Work request. Each line from the start of the records through the line containing "This screenshot has width=617, height=2576." is to be transcribed exactly, and no other line is to be included.

Stored items.
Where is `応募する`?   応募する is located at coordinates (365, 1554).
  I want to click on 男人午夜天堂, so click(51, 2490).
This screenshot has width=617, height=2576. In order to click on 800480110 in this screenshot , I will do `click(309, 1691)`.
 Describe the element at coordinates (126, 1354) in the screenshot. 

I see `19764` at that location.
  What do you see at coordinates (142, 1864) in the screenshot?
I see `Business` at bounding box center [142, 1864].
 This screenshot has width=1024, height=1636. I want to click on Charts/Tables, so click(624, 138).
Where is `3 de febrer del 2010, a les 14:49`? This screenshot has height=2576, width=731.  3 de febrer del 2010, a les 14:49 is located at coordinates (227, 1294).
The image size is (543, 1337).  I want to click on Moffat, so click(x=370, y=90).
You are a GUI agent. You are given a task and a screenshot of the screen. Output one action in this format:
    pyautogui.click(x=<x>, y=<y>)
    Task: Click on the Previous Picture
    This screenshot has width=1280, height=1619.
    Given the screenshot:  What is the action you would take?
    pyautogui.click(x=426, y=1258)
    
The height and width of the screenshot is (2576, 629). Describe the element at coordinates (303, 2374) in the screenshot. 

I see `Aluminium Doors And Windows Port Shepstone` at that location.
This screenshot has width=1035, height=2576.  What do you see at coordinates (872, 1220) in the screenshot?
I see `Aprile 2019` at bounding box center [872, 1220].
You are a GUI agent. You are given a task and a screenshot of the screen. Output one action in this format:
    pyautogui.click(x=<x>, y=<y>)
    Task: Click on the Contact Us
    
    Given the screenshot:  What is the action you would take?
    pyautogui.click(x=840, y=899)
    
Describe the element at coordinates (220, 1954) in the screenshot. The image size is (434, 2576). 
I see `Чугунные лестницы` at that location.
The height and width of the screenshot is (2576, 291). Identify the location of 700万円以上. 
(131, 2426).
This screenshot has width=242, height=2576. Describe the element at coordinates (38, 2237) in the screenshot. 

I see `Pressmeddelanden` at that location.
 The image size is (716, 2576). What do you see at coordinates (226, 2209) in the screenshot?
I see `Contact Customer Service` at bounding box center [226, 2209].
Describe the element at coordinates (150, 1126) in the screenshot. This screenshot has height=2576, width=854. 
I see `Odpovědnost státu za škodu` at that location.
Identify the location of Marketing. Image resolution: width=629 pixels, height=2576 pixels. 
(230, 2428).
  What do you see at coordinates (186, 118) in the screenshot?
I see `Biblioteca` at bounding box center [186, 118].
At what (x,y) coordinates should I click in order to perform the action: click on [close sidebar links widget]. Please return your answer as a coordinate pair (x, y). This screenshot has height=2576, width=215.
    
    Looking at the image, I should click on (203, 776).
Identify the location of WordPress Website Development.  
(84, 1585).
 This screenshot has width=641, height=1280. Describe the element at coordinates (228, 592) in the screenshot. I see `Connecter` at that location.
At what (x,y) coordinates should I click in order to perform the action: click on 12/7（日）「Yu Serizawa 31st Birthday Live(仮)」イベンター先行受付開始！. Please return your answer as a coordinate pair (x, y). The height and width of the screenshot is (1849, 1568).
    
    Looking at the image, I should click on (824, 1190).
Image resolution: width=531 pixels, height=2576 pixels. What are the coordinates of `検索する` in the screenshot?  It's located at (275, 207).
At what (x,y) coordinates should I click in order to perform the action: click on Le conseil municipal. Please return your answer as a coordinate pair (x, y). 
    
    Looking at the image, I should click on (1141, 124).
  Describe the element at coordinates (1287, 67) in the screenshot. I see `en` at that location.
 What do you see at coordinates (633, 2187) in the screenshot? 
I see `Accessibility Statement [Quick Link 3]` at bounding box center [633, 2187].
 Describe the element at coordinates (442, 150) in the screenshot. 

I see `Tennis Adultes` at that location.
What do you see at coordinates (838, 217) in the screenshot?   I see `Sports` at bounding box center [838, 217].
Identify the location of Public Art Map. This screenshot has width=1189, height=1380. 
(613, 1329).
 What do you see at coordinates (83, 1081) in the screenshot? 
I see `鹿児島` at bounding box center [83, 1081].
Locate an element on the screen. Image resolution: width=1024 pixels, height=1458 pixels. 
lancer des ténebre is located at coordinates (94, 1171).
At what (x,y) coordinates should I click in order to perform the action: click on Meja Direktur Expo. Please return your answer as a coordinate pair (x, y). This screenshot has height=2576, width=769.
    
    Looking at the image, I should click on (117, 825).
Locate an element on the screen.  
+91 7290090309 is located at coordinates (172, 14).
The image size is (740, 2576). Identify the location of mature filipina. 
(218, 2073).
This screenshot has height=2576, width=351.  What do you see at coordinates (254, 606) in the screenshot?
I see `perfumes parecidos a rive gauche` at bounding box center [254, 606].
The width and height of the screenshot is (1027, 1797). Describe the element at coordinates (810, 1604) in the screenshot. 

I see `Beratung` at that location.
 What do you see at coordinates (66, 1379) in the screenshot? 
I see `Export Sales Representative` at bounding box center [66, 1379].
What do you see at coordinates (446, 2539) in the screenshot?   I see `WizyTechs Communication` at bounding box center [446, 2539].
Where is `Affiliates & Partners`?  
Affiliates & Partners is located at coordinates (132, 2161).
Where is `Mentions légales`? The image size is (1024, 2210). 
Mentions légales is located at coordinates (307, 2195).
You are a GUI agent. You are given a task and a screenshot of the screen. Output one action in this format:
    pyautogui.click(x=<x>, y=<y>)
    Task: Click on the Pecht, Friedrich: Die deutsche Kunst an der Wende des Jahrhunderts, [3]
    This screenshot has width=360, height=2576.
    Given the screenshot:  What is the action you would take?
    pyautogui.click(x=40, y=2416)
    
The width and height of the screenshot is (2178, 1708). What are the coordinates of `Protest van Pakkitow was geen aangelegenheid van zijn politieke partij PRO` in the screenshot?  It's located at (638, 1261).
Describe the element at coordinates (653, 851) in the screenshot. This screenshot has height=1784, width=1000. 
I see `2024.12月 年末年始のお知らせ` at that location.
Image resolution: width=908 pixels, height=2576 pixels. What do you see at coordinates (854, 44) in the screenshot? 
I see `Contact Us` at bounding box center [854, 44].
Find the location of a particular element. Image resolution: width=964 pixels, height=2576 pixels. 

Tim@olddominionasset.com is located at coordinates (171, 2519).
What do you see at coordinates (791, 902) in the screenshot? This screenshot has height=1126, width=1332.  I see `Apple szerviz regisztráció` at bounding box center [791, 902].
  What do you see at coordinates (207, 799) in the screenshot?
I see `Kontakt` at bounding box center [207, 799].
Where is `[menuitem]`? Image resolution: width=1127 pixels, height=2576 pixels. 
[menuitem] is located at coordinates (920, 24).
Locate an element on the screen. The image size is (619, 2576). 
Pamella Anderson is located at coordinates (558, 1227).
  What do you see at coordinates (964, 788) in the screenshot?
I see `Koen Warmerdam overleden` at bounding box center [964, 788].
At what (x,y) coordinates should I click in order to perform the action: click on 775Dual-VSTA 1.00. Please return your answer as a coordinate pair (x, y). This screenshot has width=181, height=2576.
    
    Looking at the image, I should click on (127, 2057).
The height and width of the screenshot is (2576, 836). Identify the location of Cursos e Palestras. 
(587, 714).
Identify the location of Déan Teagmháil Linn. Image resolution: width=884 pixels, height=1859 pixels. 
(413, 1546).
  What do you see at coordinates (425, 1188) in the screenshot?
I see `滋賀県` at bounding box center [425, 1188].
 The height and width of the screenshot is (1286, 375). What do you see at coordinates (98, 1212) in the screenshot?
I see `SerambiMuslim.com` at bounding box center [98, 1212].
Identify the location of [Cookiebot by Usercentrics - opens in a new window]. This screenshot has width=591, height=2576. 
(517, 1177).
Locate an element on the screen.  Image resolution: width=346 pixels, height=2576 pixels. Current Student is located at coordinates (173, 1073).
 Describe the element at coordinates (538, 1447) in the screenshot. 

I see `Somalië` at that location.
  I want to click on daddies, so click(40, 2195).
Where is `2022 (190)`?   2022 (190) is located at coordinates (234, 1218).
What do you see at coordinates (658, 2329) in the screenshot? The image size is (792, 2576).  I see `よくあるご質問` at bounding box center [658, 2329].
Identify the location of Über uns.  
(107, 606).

Your solution.
Where is `応募する`?   応募する is located at coordinates (365, 1554).
  I want to click on 男人午夜天堂, so click(51, 2490).
This screenshot has width=617, height=2576. In order to click on 800480110 in this screenshot , I will do `click(309, 1691)`.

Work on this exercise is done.